* [Stored items from a collection]

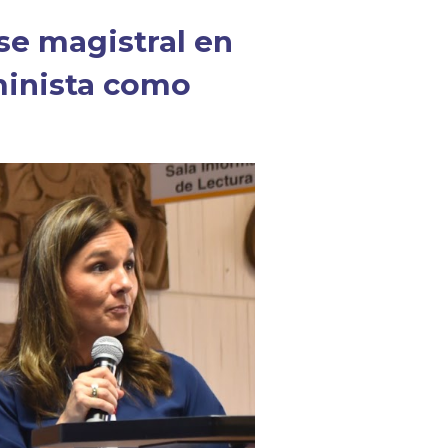
ase magistral en
eminista como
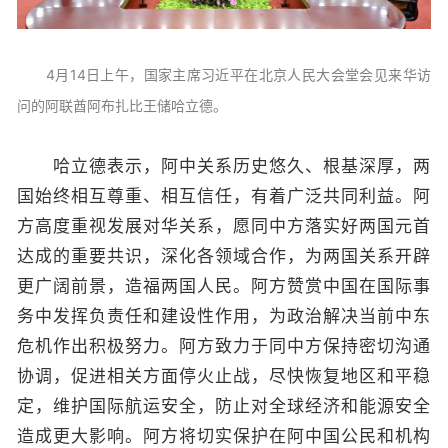
4月14日上午，国家主席习近平在北京人民大会堂会见来华访
问的阿联酋阿布扎比王储哈立德。
哈立德表示，阿中关系历史悠久、根基深厚，两
国始终相互尊重、相互信任，有着广泛共同利益。阿
方高度重视发展对华关系，愿同中方落实好两国元首
达成的重要共识，深化各领域合作，为两国关系开辟
更广阔前景，造福两国人民。阿方赞赏中国在国际事
务中发挥负责任和建设性作用，为政治解决当前中东
危机作出积极努力。阿方致力于同中方保持密切沟通
协调，促进相关方面停火止战，尽快恢复地区和平稳
定，维护国际航运安全，防止对全球经济和能源安全
造成更大影响。阿方将切实保护在阿中国公民和机构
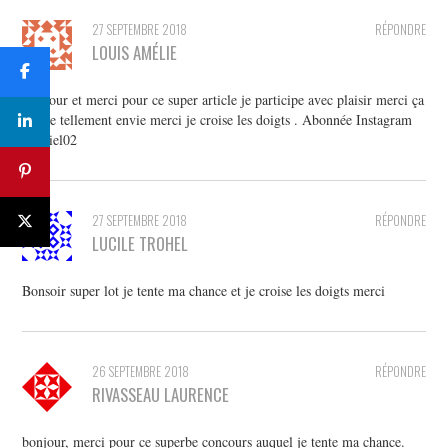
27 SEPTEMBRE 2018
RÉPONDRE
LOUIS AMÉLIE
Bonjour et merci pour ce super article je participe avec plaisir merci ça
donne tellement envie merci je croise les doigts . Abonnée Instagram
ameliel02
27 SEPTEMBRE 2018
RÉPONDRE
LUCILE TROHEL
Bonsoir super lot je tente ma chance et je croise les doigts merci
26 SEPTEMBRE 2018
RÉPONDRE
RIVASSEAU LAURENCE
bonjour, merci pour ce superbe concours auquel je tente ma chance.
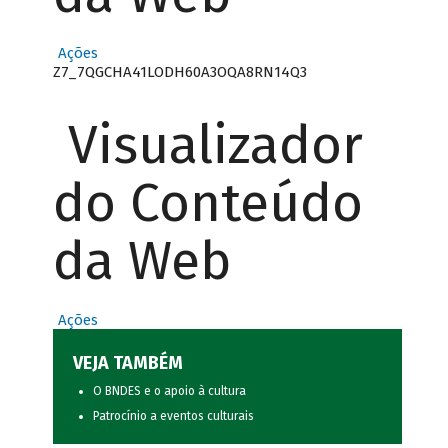
Ações
Z7_7QGCHA41LODH60A3OQA8RN14Q3
Visualizador
do Conteúdo
da Web
Ações
VEJA TAMBÉM
O BNDES e o apoio à cultura
Patrocínio a eventos culturais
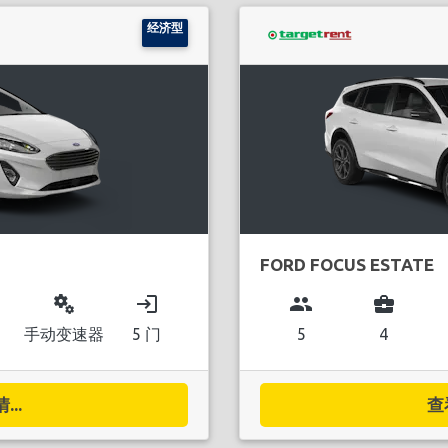
经济型
FORD FOCUS ESTATE
miscellaneous_services
login
group
business_center
手动变速器
5 门
5
4
..
查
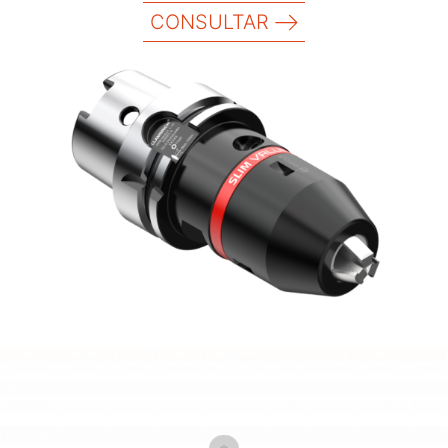
CONSULTAR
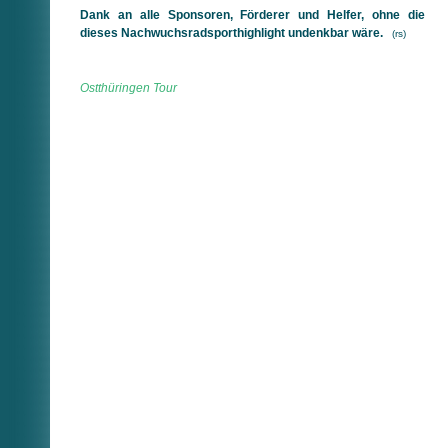
Dank an alle Sponsoren, Förderer und Helfer, ohne die
dieses Nachwuchsradsporthighlight undenkbar wäre.
(rs)
Ostthüringen Tour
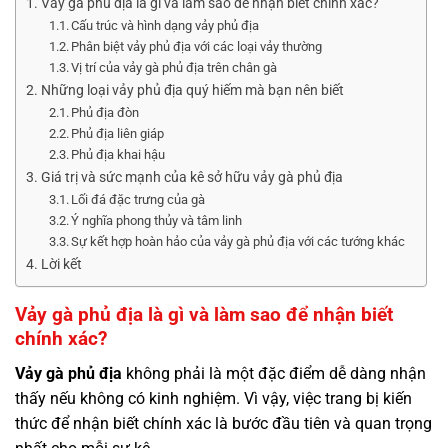
Vảy gà phủ địa là gì và làm sao để nhận biết chính xác?
Cấu trúc và hình dạng vảy phủ địa
Phân biệt vảy phủ địa với các loại vảy thường
Vị trí của vảy gà phủ địa trên chân gà
Những loại vảy phủ địa quý hiếm mà bạn nên biết
Phủ địa đòn
Phủ địa liên giáp
Phủ địa khai hậu
Giá trị và sức mạnh của kê sở hữu vảy gà phủ địa
Lối đá đặc trưng của gà
Ý nghĩa phong thủy và tâm linh
Sự kết hợp hoàn hảo của vảy gà phủ địa với các tướng khác
Lời kết
Vảy gà phủ địa là gì và làm sao để nhận biết
chính xác?
Vảy gà phủ địa
không phải là một đặc điểm dễ dàng nhận
thấy nếu không có kinh nghiệm. Vì vậy, việc trang bị kiến
thức để nhận biết chính xác là bước đầu tiên và quan trọng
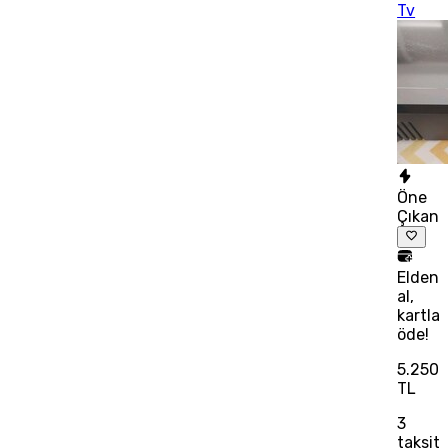
Tv
Öne
Çıkan
Elden
al,
kartla
öde!
5.250
TL
3
taksit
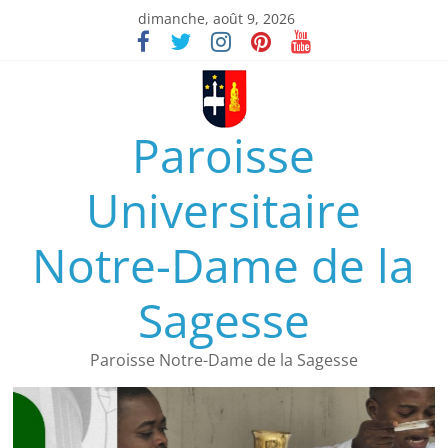
dimanche, août 9, 2026
Paroisse
Universitaire
Notre-Dame de la
Sagesse
Paroisse Notre-Dame de la Sagesse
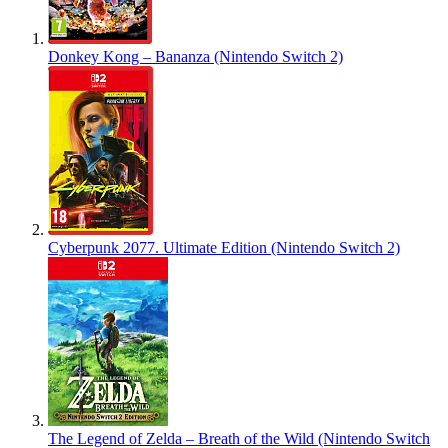
Donkey Kong – Bananza (Nintendo Switch 2)
Cyberpunk 2077. Ultimate Edition (Nintendo Switch 2)
The Legend of Zelda – Breath of the Wild (Nintendo Switch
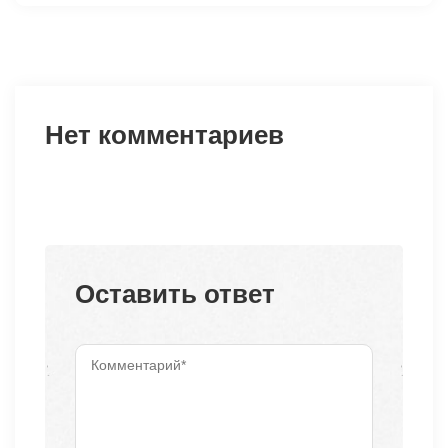
Нет комментариев
Оставить ответ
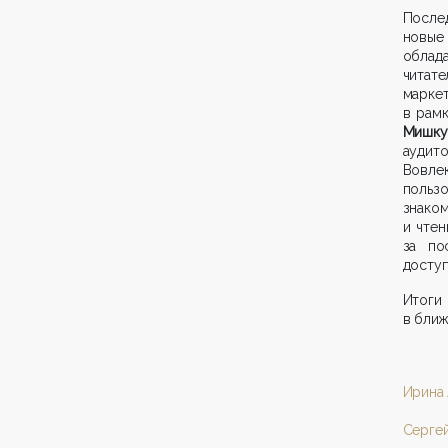
После
новые
облад
читат
марке
в рам
Мишку
аудит
Вовлек
польз
знако
и чтен
за по
досту
Итог
в ближ
Ирина 
Сергей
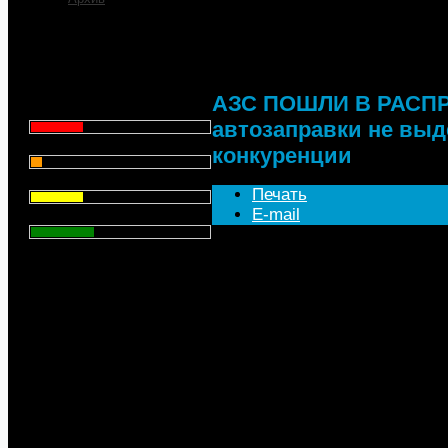
АЗС ПОШЛИ В РАСПР
автозаправки не выд
Что для Вас является
главным при выборе АЗС
для заправки автомобиля?
АЗС ПОШЛИ В РАСПР
Цена - 29.1%
автозаправки не вы
Сервис - 6.4%
конкуренции
Торговая марка - 29.1%
Печать
E-mail
Личный опыт - 35.3%
Независимые участники топли
Всего голосов
: 357
противостоять демпинговым 
со своим бизнесом. Как стал
Алтайском крае на продажу в
принадлежащие крупным неф
ситуация складывается в Тат
Краснодарском крае и многих
топлива движется в сторону 
«У нас самая тяжелая ситуац
Все до одной сети выставлен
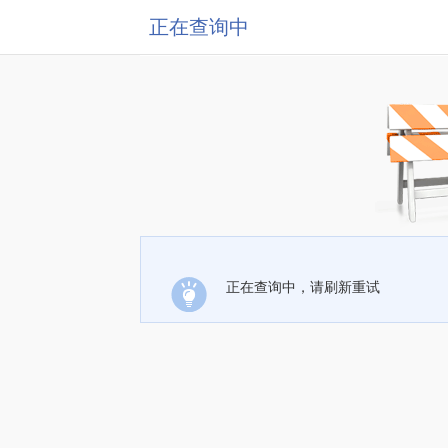
正在查询中
正在查询中，请刷新重试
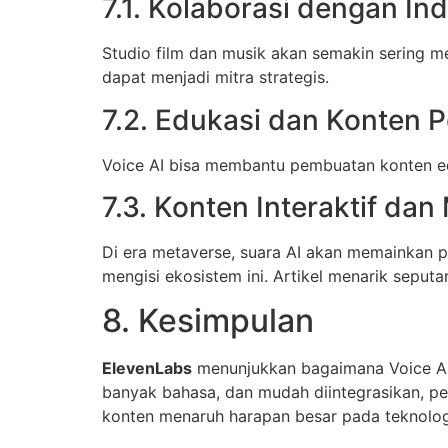
7.1. Kolaborasi dengan In
Studio film dan musik akan semakin sering m
dapat menjadi mitra strategis.
7.2. Edukasi dan Konten 
Voice AI bisa membantu pembuatan konten edu
7.3. Konten Interaktif dan
Di era metaverse, suara AI akan memainkan pe
mengisi ekosistem ini. Artikel menarik seputar 
8. Kesimpulan
ElevenLabs
menunjukkan bagaimana Voice AI 
banyak bahasa, dan mudah diintegrasikan, per
konten menaruh harapan besar pada teknologi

* [EXERCISE INSTRUCTIONS] What should come back is an exact copy of the lines above from the line with "The Legend of" to the line with "топлива движется в сторону", both included, minus the pictures.

* [TASK RESPONSE]
The Legend of Zelda – Breath of the Wild (Nintendo Switch
Нет комментариев
Оставить ответ
После
новые
облад
читат
марке
в рам
Мишку
аудит
Вовлек
польз
знако
и чтен
за по
досту
Итог
в ближ
Ирина 
Сергей
АЗС ПОШЛИ В РАСПР
автозаправки не выд
Что для Вас является
главным при выборе АЗС
для заправки автомобиля?
АЗС ПОШЛИ В РАСПР
Цена - 29.1%
автозаправки не вы
Сервис - 6.4%
конкуренции
Торговая марка - 29.1%
Печать
E-mail
Личный опыт - 35.3%
Независимые участники топли
Всего голосов
: 357
противостоять демпинговым 
со своим бизнесом. Как стал
Алтайском крае на продажу в
принадлежащие крупным неф
ситуация складывается в Тат
Краснодарском крае и многих
топлива движется в сторону 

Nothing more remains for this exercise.